Transformational Games: AI Ethics Education

Play the bias,
see the bias.

Two card games that put a text-to-image AI generator in teenagers' hands. They discover for themselves how every word in a prompt can reproduce or challenge societal bias.

more learners recognized AI bias as harmful after gameplay
16 teen girls aged 13–18 in a 5-day workshop
scroll to explore

Kids use AI daily.
They don't see the bias.

Nearly half of teens use AI for companionship. But most have no idea how these systems reflect and amplify societal biases. Teaching AI ethics without boring everyone is genuinely hard.

The literacy gap

AI literacy isn't just knowing how AI works. It's understanding what it reflects and amplifies: whose perspectives get encoded, whose get erased, and when that matters. Most educational approaches frame bias as purely negative, missing the nuance that some forms of bias are contextually necessary for AI to function at all.

Why lectures fail

AI ethics is abstract, politically charged, and easily turns into a morality lecture. Young people disengage. The researchers hypothesized that transformational games, games intentionally designed to shift how players think, could make this learning stick through play, competition, and social interaction.

Four learning goals

The games target four specific competencies: (1) recognize bias in GenAI outputs, (2) connect those biases to real-world social inequities, (3) understand that bias may sometimes be necessary, and (4) evaluate when bias becomes harmful. Goals 3 and 4 are the hard ones. They cover the nuanced territory most curricula avoid.

Compete, create,
deceive.

Three game mechanics, peer evaluation, constrained creativity, and social deduction, each designed to encourage different kinds of critical thinking about AI.

Game 1: Diversity Duel
Write less, mean more.

Pairs compete to write the shortest prompt that generates the most diverse image. The word limit shrinks each round, from six words to five to four, forcing players to wrestle with which words actually matter for inclusive representation.

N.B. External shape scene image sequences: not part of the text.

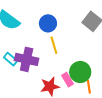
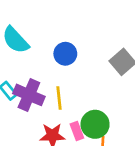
yellow line: (54, 45) -> (59, 98), moved

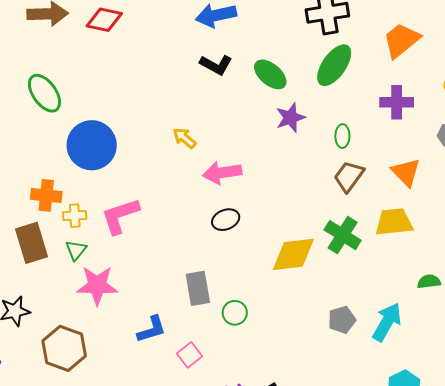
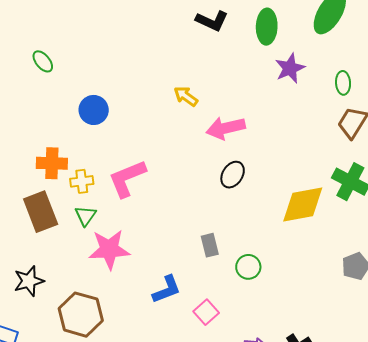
green ellipse: (270, 74) -> (267, 27), turned 56
green ellipse: (44, 93) -> (43, 61), size x0.6
blue circle: (92, 145) -> (94, 110), size x0.6
black ellipse: (226, 220) -> (233, 175), turned -32
gray rectangle: (198, 288) -> (210, 245), size x0.7

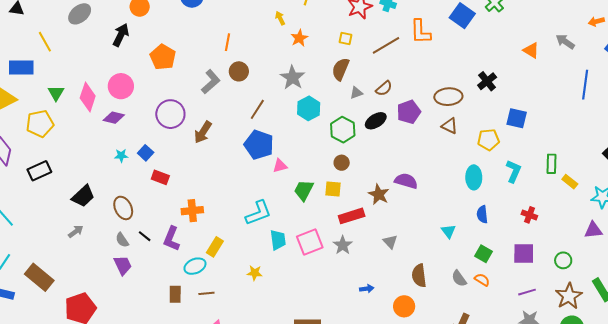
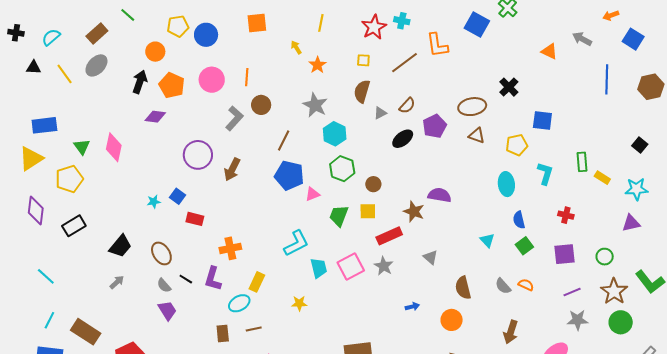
yellow line: (45, 42) -> (65, 74), moved
orange pentagon: (163, 57) -> (172, 85), moved
pink circle: (121, 86) -> (212, 80), moved
purple diamond: (114, 118) -> (155, 117), moved
green hexagon: (343, 130) -> (342, 169), moved
green square: (483, 254) -> (524, 246), moved, turned 30

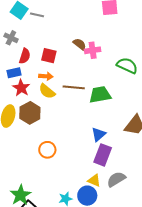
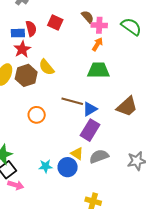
red semicircle: (25, 56) -> (31, 29), moved, turned -42
green semicircle: (127, 66) -> (131, 27), moved
orange arrow: (46, 76) -> (97, 44), moved, turned -72
brown line: (74, 87) -> (72, 101), moved
yellow semicircle: (47, 91) -> (47, 67), moved

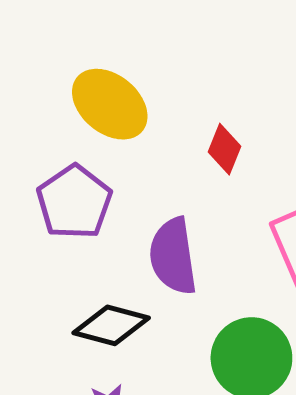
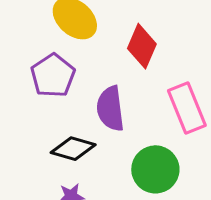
red diamond: (224, 149) -> (142, 46), size x1.5

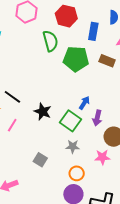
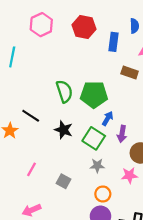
green semicircle: (50, 41) -> (64, 91), moved
green pentagon: (76, 59) -> (94, 94), moved
pink line: (12, 125) -> (31, 169), moved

  • Round flow: Draw occupation card → write prompt → generate image → vote on diversity
  • Constraint: Word limit shrinks each round (6 → 5 → 4 words)
  • Competition: All four players vote on which pair's image is more diverse
  • Learning goals: #1 Recognize bias · #2 Connect to real-world inequities
Game 2: Secret Agent
Hide bias in plain sight.

Four players collaboratively build a prompt word by word, but one is secretly trying to inject bias without getting caught. After the image generates, the group debates and votes on who the saboteur was. Think Mafia, but for AI ethics.

  • Round flow: Each player adds 2 words → generate image → evaluate → vote on agent
  • Deception: Secret agent subtly increases bias in word choices
  • Deduction: Group analyzes the prompt to identify suspicious word choices
  • Learning goals: #3 Bias can be necessary · #4 When bias is harmful
Peer evaluation

Voting on outputs forces group deliberation. Players can't just passively observe. They must articulate why one image is more diverse than another.

Constrained creativity

Word limits force precision. With only four words, every choice matters. Players discover that "diverse" as a prompt word doesn't actually produce diversity.

Social deduction

Playing the villain teaches differently than observing. Secret agents must think about what word cues trigger bias, a form of adversarial AI auditing.

Attitudes shifted.
Then, nuance emerged.

Pre/post questionnaires and 360 minutes of recorded gameplay revealed measurable shifts in how teens perceived AI bias, along with surprisingly sophisticated ethical reasoning.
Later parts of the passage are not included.